Transcriptional landscape of whole kidney marrow cells of IT325 mutants. (a) Uniform manifold approximation and projection (UMAP) representation of transcriptome similarities determined by combined analysis of 341 wild-type and 331 mutant cells of the IT325 line; the individual clusters are indicated by colour and numbers. (b) Distribution of wild-type and mutant cells among transcriptionally defined cell clusters; genotypes of cells are colour-coded. (c) Expression pattern of signature genes (listed at the bottom) in the individual cell clusters shown in (a, b). Colour represents the z-score of the mean expression of the gene in the respective cluster and dot size represents the fraction of cells in the cluster expressing the gene. z-scores above 1 and below -1 are replaced by 1 and −1, respectively. (d) Cell type identification based on signature gene expression patterns (see Table 2, and text for details). (e) Graph representation of neighbourhoods identified by the Milo algorithm; the positions of index cells of neighbourhoods are projected onto their positions of the UMAP representation shown in (a, b). Nodes are equivalent to neighbourhoods; colours indicate their compositional differences between wildtype and mutant cells and are quantified as log₂ fold changes at FDR 10% (colour code is indicated to the right); the sizes of the nodes denote the number of cells in the neighbourhood; graph edges represent the number of cells shared among adjacent neighbourhoods. (f) The distribution of log₂ fold changes in abundance between wildtype and mutant cells in neighbourhoods identified in different cell clusters (identified at the left) is shown in a bee-swarm plot; neighbourhoods exhibiting differential abundance at FDR 10% are colour-coded (reddish colours denote greater abundance of mutant cells; bluish colours denote greater abundance of wildtype cells).

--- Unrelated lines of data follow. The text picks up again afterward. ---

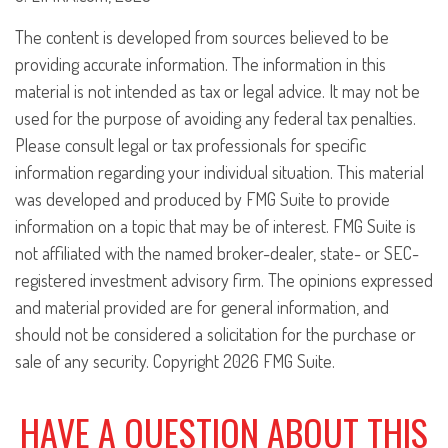
The content is developed from sources believed to be
providing accurate information. The information in this
material is not intended as tax or legal advice. It may not be
used for the purpose of avoiding any federal tax penalties.
Please consult legal or tax professionals for specific
information regarding your individual situation. This material
was developed and produced by FMG Suite to provide
information on a topic that may be of interest. FMG Suite is
not affiliated with the named broker-dealer, state- or SEC-
registered investment advisory firm. The opinions expressed
and material provided are for general information, and
should not be considered a solicitation for the purchase or
sale of any security. Copyright
2026 FMG Suite.
HAVE A QUESTION ABOUT THIS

Transcriptional landscape of whole kidney marrow cells of fr105 mutants. (a) Uniform manifold approximation and projection (UMAP) representation of transcriptome similarities determined by combined analysis of 341 wild-type and 262 mutant cells of the fr105 line; the individual clusters are indicated by colour and numbers. (b) Distribution of wild-type and mutant cells among transcriptionally defined cell clusters; origins of cells are colour-coded. (c) Expression pattern of signature genes (listed at the bottom) in the individual cell clusters shown in (a, b). Colour represents the z-score of the mean expression of the gene in the respective cluster and dot size represents the fraction of cells in the cluster expressing the gene. z-scores above 1 and below -1 are replaced by 1 and −1, respectively. (d) Cell type identification based on signature gene expression patterns (see Table 2, and text for details). (e) Graph representation of neighbourhoods identified by the Milo algorithm; see Fig. 3e legend for explanation. (f) Bee-swarm plot of differential abundance analysis; see Fig. 3f legend for further explanation.